A Defragmentation of the Fragmentation of Content
RSS is bigger than you think.
"RSS is growing faster than social networking," Flitter says. He points to a recent Neilsen study showing the percentage of Internet audiences consuming content through RSS feeds -- even if they don't realize that's what it is called -- has grown tremendously in the past few years. According to a recent Neilsen/NetRatings study, five percent of Internet consumers obtained their Web content through feeds in 2005. Today, between 43 and 56 percent do. "You have to embrace the distribution model," Flitter says. "It is here to stay, and it's growing."
There's going to be economic incentives to offering feeds of your content to subscribers.
"One simple model is to insert an ad into the stream itself," Flitter says. He says he's currently working with publishing clients to determine how to discover more financially significant ways for offering content to subscribers. That is the challenge that awaits RSS for the coming year, according to Flitter.
"What's the ROI of RSS, and how is it affecting my site traffic?" he says clients are asking now that RSS has become part of their model since being introduced several years ago. "That's where we're going next. We're sitting down and talking to publishers. We're looking into how to use this data to create a bigger impact."

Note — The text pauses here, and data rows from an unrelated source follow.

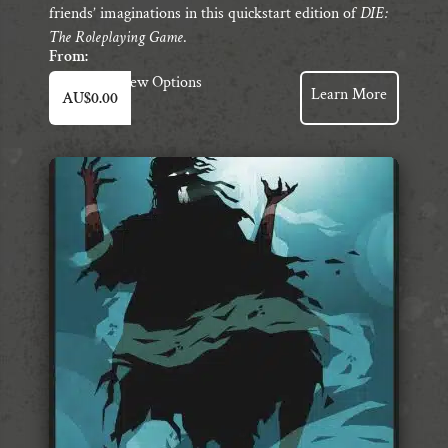
friends’ imaginations in this quickstart edition of
DIE:
The Roleplaying Game
.
From:
This
View Options
Learn More
AU$
0.00
product
has
multiple
variants.
The
options
may
be
chosen
on
the
product
page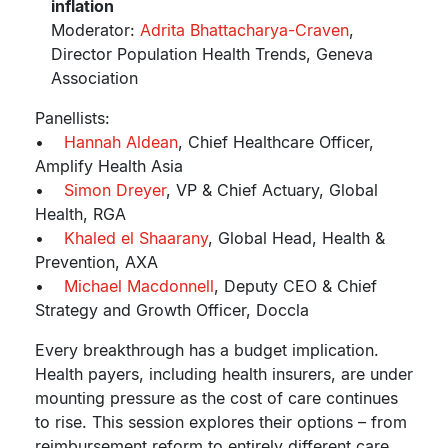
inflation
Moderator:
Adrita Bhattacharya-Craven
,
Director Population Health Trends, Geneva
Association
Panellists:
•
Hannah Aldean
, Chief Healthcare Officer,
Amplify Health Asia
•
Simon Dreyer
, VP & Chief Actuary, Global
Health, RGA
•
Khaled el Shaarany
, Global Head, Health &
Prevention, AXA
•
Michael Macdonnell
, Deputy CEO & Chief
Strategy and Growth Officer, Doccla
Every breakthrough has a budget implication.
Health payers, including health insurers, are under
mounting pressure as the cost of care continues
to rise. This session explores their options – from
reimbursement reform to entirely different care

Look at the data collected from your site visitors to help offer more recommendations.
By understanding your consumers, you'll be able to offer more of what they want to entice them to click through to your site. Flitter says publishers are constantly asking: "I have a lot of information about users. How can I use this data for recommendations to help drive users to content deeper into my site?" Dissecting the metadata collected from users is key in personalizing content so that you can provide your user with additional stories in your archives that will interest them, he says.

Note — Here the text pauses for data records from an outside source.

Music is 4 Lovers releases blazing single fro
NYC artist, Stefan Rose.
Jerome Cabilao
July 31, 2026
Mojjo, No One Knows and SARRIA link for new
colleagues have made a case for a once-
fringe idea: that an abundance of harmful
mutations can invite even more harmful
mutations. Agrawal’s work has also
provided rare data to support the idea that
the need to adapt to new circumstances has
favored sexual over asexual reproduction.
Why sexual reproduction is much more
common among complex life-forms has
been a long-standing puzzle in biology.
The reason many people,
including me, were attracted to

Your brand is still very powerful.
"The brand carries a lot of weight," Flitter says. "People are still making emotional connections with that brand." Flitter says consumers will seek those trusted names to help in the next phase of content consumption. Favored brands are looked at specifically for what they specialize in. Flitter says it's not odd for someone to have a personal page created from all different media where a subscriber can read New York Times news, Sports Illustrated sports and E! Online entertainment. "Consumers are taking bits and pieces from here and there," Flitter says. "Publishers need to be aware of that."